9. The apparatus of claim 1 wherein the one or more hardware processors are further configured to execute the instructions to:
when the input data label comprises a field name,
automatically assign the masking process based on a comparison of the field name and the set of stored masking processes, the set of stored masking processes being mapped to a set of field names comprising the field name associated with the PII data or comprising an alternative field name similar to the field name associated with the PII data.
10. A processor-implemented method of automated masking of personally identifiable information (PII) data, the method comprising:
receiving input data comprising personally identifiable information (PII) data associated with an input data label;
automatically assigning a masking process for the PII data based on a comparison of the input data label with stored masking parameters and based on a set of stored masking processes, the set of stored masking processes being mapped to a set of input data labels comprising the input data label associated with the PII data;
automatically creating and executing one or more masking jobs associated with the masking process; and
generating masked PII data based on execution of the one or more masking jobs.
11. The method of claim 10 further comprising:
receiving input data comprising PII data associated with a plurality of input data labels;
for each of the plurality of input data labels, automatically assigning, based on a comparison of the input data label with stored data masking parameters, a masking process for the PII data based on a comparison of the input data label and the set of stored masking processes.

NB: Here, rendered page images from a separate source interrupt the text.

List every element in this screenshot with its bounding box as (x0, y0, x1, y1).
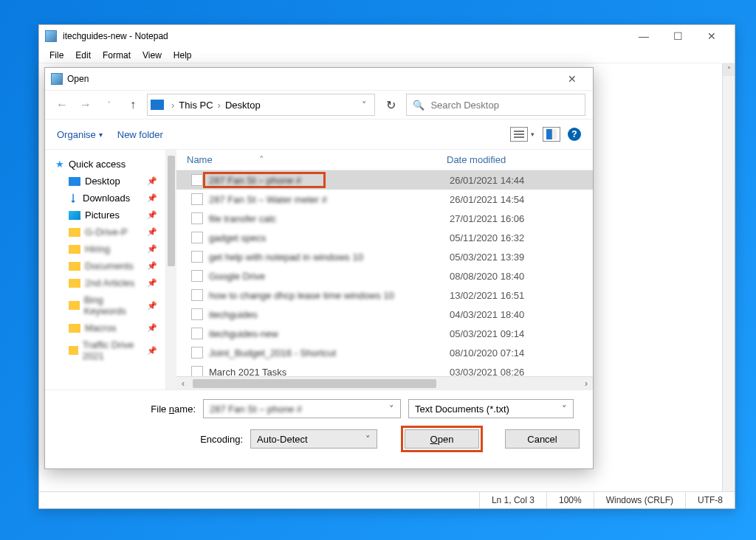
forward-button[interactable]: → (76, 95, 95, 114)
view-mode-button[interactable]: ▾ (510, 127, 528, 142)
pin-icon: 📌 (147, 278, 157, 288)
file-date: 13/02/2021 16:51 (450, 290, 524, 301)
file-row[interactable]: March 2021 Tasks03/03/2021 08:26 (176, 362, 593, 376)
chevron-right-icon: › (168, 100, 177, 111)
folder-icon (69, 346, 78, 355)
sidebar-scrollbar[interactable] (165, 150, 176, 390)
menu-file[interactable]: File (44, 49, 69, 62)
file-date: 26/01/2021 14:44 (450, 175, 524, 186)
file-row[interactable]: Google Drive08/08/2020 18:40 (176, 266, 593, 285)
file-row[interactable]: itechguides04/03/2021 18:40 (176, 305, 593, 324)
breadcrumb[interactable]: › This PC › Desktop ˅ (147, 94, 375, 116)
sidebar-item[interactable]: Bing Keywords📌 (52, 291, 173, 319)
file-icon (191, 289, 203, 301)
file-name: itechguides-new (209, 328, 450, 339)
sidebar-item[interactable]: Pictures📌 (52, 207, 173, 224)
minimize-button[interactable]: — (627, 25, 661, 47)
recent-dropdown-icon[interactable]: ˅ (100, 95, 119, 114)
file-row[interactable]: itechguides-new05/03/2021 09:14 (176, 324, 593, 343)
file-name: March 2021 Tasks (209, 367, 450, 377)
file-row[interactable]: file transfer calc27/01/2021 16:06 (176, 209, 593, 228)
file-list-header[interactable]: Name ˄ Date modified (176, 150, 593, 170)
scroll-left-icon[interactable]: ‹ (176, 378, 190, 389)
back-button[interactable]: ← (52, 95, 72, 114)
filename-label: File name: (55, 404, 196, 415)
app-icon (45, 30, 57, 42)
file-icon (191, 328, 203, 339)
menu-view[interactable]: View (137, 49, 168, 62)
titlebar: itechguides-new - Notepad — ☐ ✕ (39, 25, 735, 47)
menu-edit[interactable]: Edit (69, 49, 97, 62)
sidebar-item-label: G-Drive-P (85, 226, 128, 238)
sidebar-item[interactable]: 2nd Articles📌 (52, 274, 173, 291)
scroll-up-icon[interactable]: ˄ (723, 63, 735, 76)
encoding-select[interactable]: Auto-Detect˅ (250, 429, 377, 449)
chevron-down-icon[interactable]: ˅ (389, 404, 394, 415)
file-row[interactable]: 287 Fan St – Water meter #26/01/2021 14:… (176, 190, 593, 209)
file-row[interactable]: how to change dhcp lease time windows 10… (176, 285, 593, 305)
chevron-down-icon[interactable]: ˅ (562, 404, 567, 415)
dialog-close-button[interactable]: ✕ (557, 73, 587, 85)
up-button[interactable]: ↑ (123, 95, 142, 114)
organise-button[interactable]: Organise▾ (57, 129, 103, 140)
refresh-button[interactable]: ↻ (379, 94, 402, 116)
sidebar-item[interactable]: Macros📌 (52, 319, 173, 336)
dialog-title: Open (67, 74, 557, 84)
status-eol: Windows (CRLF) (594, 492, 685, 508)
sidebar-item-label: Documents (85, 260, 134, 271)
file-icon (191, 193, 203, 205)
sidebar-item[interactable]: Traffic Drive 2021📌 (52, 336, 173, 364)
sidebar-item[interactable]: Documents📌 (52, 257, 173, 274)
sidebar-item[interactable]: G-Drive-P📌 (52, 224, 173, 240)
sidebar-item[interactable]: Hiring📌 (52, 240, 173, 257)
breadcrumb-dropdown-icon[interactable]: ˅ (357, 100, 371, 111)
close-button[interactable]: ✕ (695, 25, 729, 47)
folder-icon (69, 177, 80, 186)
menu-help[interactable]: Help (168, 49, 198, 62)
maximize-button[interactable]: ☐ (661, 25, 695, 47)
new-folder-button[interactable]: New folder (117, 129, 163, 140)
chevron-down-icon[interactable]: ˅ (365, 434, 371, 445)
dialog-bottom: File name: 287 Fan St – phone #˅ Text Do… (45, 390, 593, 468)
scrollbar-thumb[interactable] (193, 379, 436, 388)
col-date: Date modified (447, 154, 593, 165)
pin-icon: 📌 (147, 301, 157, 311)
filetype-select[interactable]: Text Documents (*.txt)˅ (408, 399, 574, 418)
window-title: itechguides-new - Notepad (63, 31, 627, 41)
dialog-icon (51, 73, 63, 85)
search-input[interactable]: 🔍 Search Desktop (406, 94, 585, 116)
file-name: how to change dhcp lease time windows 10 (209, 290, 450, 301)
chevron-down-icon[interactable]: ▾ (531, 131, 535, 138)
sidebar-item[interactable]: Desktop📌 (52, 173, 173, 190)
file-date: 08/10/2020 07:14 (450, 347, 524, 359)
file-date: 27/01/2021 16:06 (450, 213, 524, 224)
sidebar-item-label: Downloads (83, 193, 130, 204)
file-date: 03/03/2021 08:26 (450, 367, 524, 377)
scroll-right-icon[interactable]: › (580, 378, 593, 389)
open-button[interactable]: Open (405, 429, 479, 449)
file-row[interactable]: get help with notepad in windows 1005/03… (176, 247, 593, 266)
search-icon: 🔍 (413, 100, 425, 111)
file-name: gadget specs (209, 232, 450, 243)
vertical-scrollbar[interactable]: ˄ (722, 63, 735, 491)
help-icon[interactable]: ? (568, 128, 581, 141)
pin-icon: 📌 (147, 227, 157, 237)
horizontal-scrollbar[interactable]: ‹ › (176, 376, 593, 390)
filename-input[interactable]: 287 Fan St – phone #˅ (203, 399, 401, 418)
cancel-button[interactable]: Cancel (505, 429, 580, 449)
breadcrumb-folder[interactable]: Desktop (225, 100, 261, 111)
file-list: Name ˄ Date modified 287 Fan St – phone … (176, 150, 593, 390)
folder-icon (69, 262, 80, 271)
preview-pane-button[interactable] (543, 127, 560, 142)
file-row[interactable]: Joint_Budget_2016 - Shortcut08/10/2020 0… (176, 343, 593, 362)
download-icon: ⭣ (69, 193, 78, 204)
file-icon (191, 174, 203, 186)
menu-format[interactable]: Format (97, 49, 137, 62)
file-list-body[interactable]: 287 Fan St – phone #26/01/2021 14:44287 … (176, 170, 593, 376)
file-name: get help with notepad in windows 10 (209, 252, 450, 263)
sidebar-item[interactable]: ⭣Downloads📌 (52, 190, 173, 207)
file-row[interactable]: 287 Fan St – phone #26/01/2021 14:44 (176, 170, 593, 190)
file-row[interactable]: gadget specs05/11/2020 16:32 (176, 228, 593, 247)
sidebar-quick-access[interactable]: ★ Quick access (52, 156, 173, 173)
breadcrumb-root[interactable]: This PC (179, 100, 213, 111)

12. The method of claim 10 further comprising:
automatically assigning the masking process based on the input data and based on the comparison of the input data label with the stored data masking parameters.
13. The method of claim 10 further comprising:
automatically creating and executing the one or more masking jobs based on a data classification associated with the PII data.
14. The method of claim 10 further comprising:
comparing the received PII data and the masked PII data to determine whether masking properly occurred.
15. The method of claim 14 further comprising:
generating a validation report based on the comparing the received PII data and the masked data for one or more masking operations.
16. The method of claim 10 further comprising:
intercepting the input data comprising the PII data before the input data is passed to a lower environment.
17. The method of claim 10 wherein the input data label comprises a field name and the method comprises automatically assigning the masking process based on a comparison of the field name and the set of stored masking processes, the set of stored masking processes being mapped to a set of field names comprising the field name associated with the PII data or comprising an alternative field name similar to the field name associated with the PII data.
18. The method of claim 10 further comprising:
automatically providing a project status update based on completion of the one or more masking jobs.
19. A non-transient computer-readable storage medium having instructions embodied thereon, the instructions being executable by one or more processors to perform a method of automated masking of personally identifiable information (PII) data, the method comprising:
receiving input data comprising personally identifiable information (PII) data associated with an input data label;
automatically assigning a masking process for the PII data based on a comparison of the input data label with stored masking parameters and based on a set of stored masking processes, the set of stored masking processes being mapped to a set of input data labels comprising the input data label associated with the PII data;
automatically creating and executing one or more masking jobs associated with the masking process; and
generating masked PII data based on execution of the one or more masking jobs.
20. The non-transient computer-readable storage medium of claim 19 wherein the method further comprises:
comparing the received PII data and the masked PII data to determine whether masking properly occurred.